We industry analysts have been consistently wrong primarily, I believe, because we misjudged the speed at which developers would move from build to buy. Ten years ago, virtually all CEP logic was custom coded into the application or tool (100% using the “build” approach). Whether the application or tool was written by a user company or by a software vendor selling to user companies, the developers wrote code that did purpose-specific event aggregation and correlation (CEP) into an application, usually without calling it CEP. In many cases, the architects and developers didn’t realize that they were generating complex events, and often they didn’t even recognize the input as “events” (it was just real-time data).  They re-invented the proverbial [CEP] wheel many times, but, because they were writing only for a particular application, it didn’t have to be complete or generalized CEP.
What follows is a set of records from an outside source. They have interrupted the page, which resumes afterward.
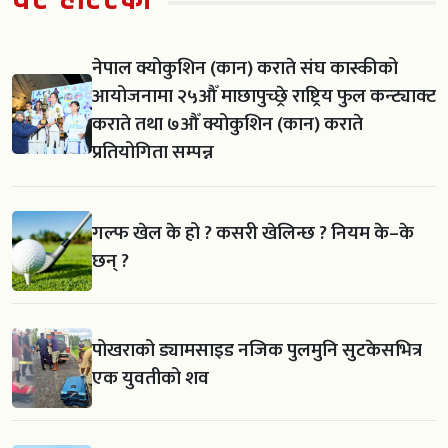
नेपाल क्योकुशिन (कान) कराते संघ कास्कीको
आयोजनामा २५औँ माछापुच्छ्रे राष्ट्रिय फुल कन्ट्याक्ट
कराते तथा ७औँ क्योकुशिन (कान) कराते
प्रतियोगिता सम्पन्न
गल्फ खेल के हो ? कसरी खेलिन्छ ? नियम के–के
छन् ?
पोखराको ड्यामसाइड नजिक पुलमुनि सुटकेसभित्र
एक युवतीको शव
I’d guess that more than 95% of CEP is still done on a “build” basis (in fact, depending on the criteria you use to define “CEP,” it could be 98% or 99%). Purpose-specific CEP is built into:

  • Supply chain management products – a $ multibillion market, with a type of CEP at the core of supply chain visibility.
  • Security information and event management (SIEM) products – more than $ 1 Billion/year, again using a type of CEP for parts of its function.
  • Other kinds of fraud detection
  • IT operations management, network management and business transaction monitoring (another $ multibillion market)
  • Real-time operational intelligence (business activity monitoring) platforms and horizontal and vertical monitoring applications built on such platforms, where real-time dashboards and CEP are complemented by various partial “solution” frameworks and pre-built adapters.
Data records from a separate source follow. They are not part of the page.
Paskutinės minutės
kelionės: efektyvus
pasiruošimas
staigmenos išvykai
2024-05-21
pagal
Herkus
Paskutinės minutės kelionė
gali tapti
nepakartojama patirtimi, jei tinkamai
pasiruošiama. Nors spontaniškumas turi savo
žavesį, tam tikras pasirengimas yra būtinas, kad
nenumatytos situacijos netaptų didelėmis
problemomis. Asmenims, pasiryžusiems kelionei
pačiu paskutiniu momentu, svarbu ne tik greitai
So, the overall number of CEP-using systems has exploded, pretty much as projected. It had to, because some form of CEP is the only way to extract information value from event streams. Event streams are increasingly available because the cost of application adapters, sensors, networks and computation continues to decrease. However, the use of commercial, general purpose event-processing platforms (the “buy” approach) has only increased its share of CEP-using applications from zero to less than 5 percent. Therefore, the visible CEP market – the market that can be counted by looking at the revenue of vendors of general purpose event-processing platforms – has grown relatively modestly.  This visible CEP market, like the visible part of an iceberg, is a misleading indicator of the significance and growth of CEP.
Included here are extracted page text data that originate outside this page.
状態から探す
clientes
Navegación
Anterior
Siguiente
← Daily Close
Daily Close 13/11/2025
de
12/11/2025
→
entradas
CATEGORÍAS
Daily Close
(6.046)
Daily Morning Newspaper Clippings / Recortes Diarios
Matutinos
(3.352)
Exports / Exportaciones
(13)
I expect that the “buy” percentage of CEP logic will grow; that is, commercial general-purpose event-processing software will account for an increasing share of CEP-using applications and tools during the next five years. The event processing platform vendors will become smarter about how they package their wares. And user companies and software vendors building CEP-using applications will realize the benefits of buy versus build for a lot of their new projects. The rate at which this will occur is a discussion for another day, however.

Conclusion

As mainstream IT professionals become familiar with the true nature of CEP, they will realize that it is distinct from other kinds of event processing, and that they have already been leveraging CEP in some of the tools and applications that are running in their enterprises. They will care more about this kind of event processing. Moreover, despite the issues cited above, there is growing hype around “CEP” by that label, in part because of the Internet of Things and Big Data.

 

The fate of commercial event-processing platform products is not really critical to the EPTS. The EPTS is a technical society that is primarily focused on the technology not on the commercial market. The EPTS could play a valuable role in educating mainstream IT people (architects, CIOs, project leaders, and business and system analysts) regardless of whether companies are building or buying their CEP logic. Or the EPTS could continue to function as a place for the exchange of information among a small group of event processing experts.  Possibly it could do a bit of both. (As a biased observer, I’d also assert that there is a role for Gartner Inc., other analyst firms and web sites to examine best practices, application architecture and the relative merits of various vendors and products).